DATA EXTRACT section start

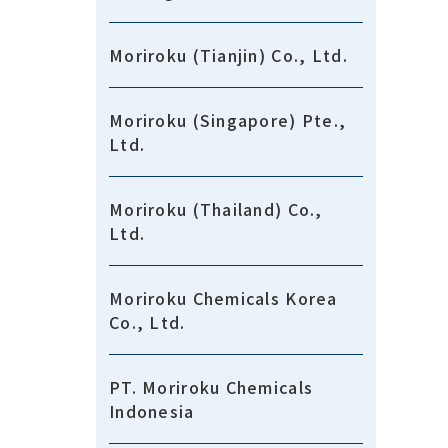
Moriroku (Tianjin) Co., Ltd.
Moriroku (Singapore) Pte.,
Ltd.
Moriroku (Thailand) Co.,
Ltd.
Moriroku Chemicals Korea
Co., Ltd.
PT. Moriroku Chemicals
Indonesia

DATA EXTRACT section end

# PROBLEM REQUIREMENTS
Copy exactly, and only, the lines from the line that contains "Moriroku Chemicals Korea" through the end of the data above.

# THE COMPLETED TASK
Moriroku Chemicals Korea
Co., Ltd.
PT. Moriroku Chemicals
Indonesia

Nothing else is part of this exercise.